[Page layout parsing data]
● ● ● ● ● ● ●
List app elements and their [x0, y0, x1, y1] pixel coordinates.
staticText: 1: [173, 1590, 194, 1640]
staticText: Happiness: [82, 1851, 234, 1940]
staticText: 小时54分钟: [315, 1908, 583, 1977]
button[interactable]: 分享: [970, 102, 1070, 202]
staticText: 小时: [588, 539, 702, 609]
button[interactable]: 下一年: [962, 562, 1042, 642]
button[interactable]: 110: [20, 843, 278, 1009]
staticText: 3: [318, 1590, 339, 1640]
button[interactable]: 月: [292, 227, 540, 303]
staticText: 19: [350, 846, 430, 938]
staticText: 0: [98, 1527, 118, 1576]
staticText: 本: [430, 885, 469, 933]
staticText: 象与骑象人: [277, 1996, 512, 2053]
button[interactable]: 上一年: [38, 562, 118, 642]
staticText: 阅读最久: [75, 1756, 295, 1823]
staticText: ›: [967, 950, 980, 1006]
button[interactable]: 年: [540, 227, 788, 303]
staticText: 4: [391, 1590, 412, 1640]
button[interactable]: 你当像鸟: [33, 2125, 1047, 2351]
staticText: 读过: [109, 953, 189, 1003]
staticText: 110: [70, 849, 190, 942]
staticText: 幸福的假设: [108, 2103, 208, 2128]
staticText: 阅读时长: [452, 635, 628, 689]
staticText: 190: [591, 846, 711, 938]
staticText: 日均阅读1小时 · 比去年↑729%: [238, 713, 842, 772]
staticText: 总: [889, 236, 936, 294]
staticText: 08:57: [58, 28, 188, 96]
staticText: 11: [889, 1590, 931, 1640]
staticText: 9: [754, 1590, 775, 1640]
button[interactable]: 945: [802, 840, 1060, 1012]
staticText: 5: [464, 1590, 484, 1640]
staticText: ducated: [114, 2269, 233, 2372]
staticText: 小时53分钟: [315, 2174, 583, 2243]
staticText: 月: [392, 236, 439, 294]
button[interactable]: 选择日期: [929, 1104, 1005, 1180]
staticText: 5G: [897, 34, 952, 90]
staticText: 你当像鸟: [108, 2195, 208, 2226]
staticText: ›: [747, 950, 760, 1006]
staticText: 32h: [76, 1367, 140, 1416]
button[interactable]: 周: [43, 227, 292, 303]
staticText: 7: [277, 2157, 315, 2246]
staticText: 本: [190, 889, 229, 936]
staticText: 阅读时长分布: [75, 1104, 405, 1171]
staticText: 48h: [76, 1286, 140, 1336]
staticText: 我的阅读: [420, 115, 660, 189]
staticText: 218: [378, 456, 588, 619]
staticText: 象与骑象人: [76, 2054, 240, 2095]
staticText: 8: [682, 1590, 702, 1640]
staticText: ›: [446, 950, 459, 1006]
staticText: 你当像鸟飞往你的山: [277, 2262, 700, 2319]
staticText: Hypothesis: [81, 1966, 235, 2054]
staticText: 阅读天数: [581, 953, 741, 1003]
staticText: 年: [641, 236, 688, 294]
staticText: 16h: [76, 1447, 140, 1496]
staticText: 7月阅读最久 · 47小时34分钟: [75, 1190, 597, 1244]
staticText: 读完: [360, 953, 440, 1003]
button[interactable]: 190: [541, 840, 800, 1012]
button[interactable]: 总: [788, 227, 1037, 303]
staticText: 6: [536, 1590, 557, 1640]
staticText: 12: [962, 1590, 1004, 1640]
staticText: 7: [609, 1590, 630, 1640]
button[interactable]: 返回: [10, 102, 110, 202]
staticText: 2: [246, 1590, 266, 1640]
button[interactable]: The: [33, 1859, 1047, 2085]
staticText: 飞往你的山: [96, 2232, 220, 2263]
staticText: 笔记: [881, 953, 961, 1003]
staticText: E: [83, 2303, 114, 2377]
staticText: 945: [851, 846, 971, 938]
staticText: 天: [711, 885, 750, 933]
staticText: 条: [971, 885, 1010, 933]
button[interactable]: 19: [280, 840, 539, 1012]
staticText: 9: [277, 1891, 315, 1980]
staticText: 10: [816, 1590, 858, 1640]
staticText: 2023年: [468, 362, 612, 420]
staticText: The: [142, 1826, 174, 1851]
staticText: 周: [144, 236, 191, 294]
● ● ● ● ● ● ●
How to complete this task
Copy the lines from the entries above in which the word "象与骑象人" appears.

Solution
staticText: 象与骑象人: [277, 1996, 512, 2053]
staticText: 象与骑象人: [76, 2054, 240, 2095]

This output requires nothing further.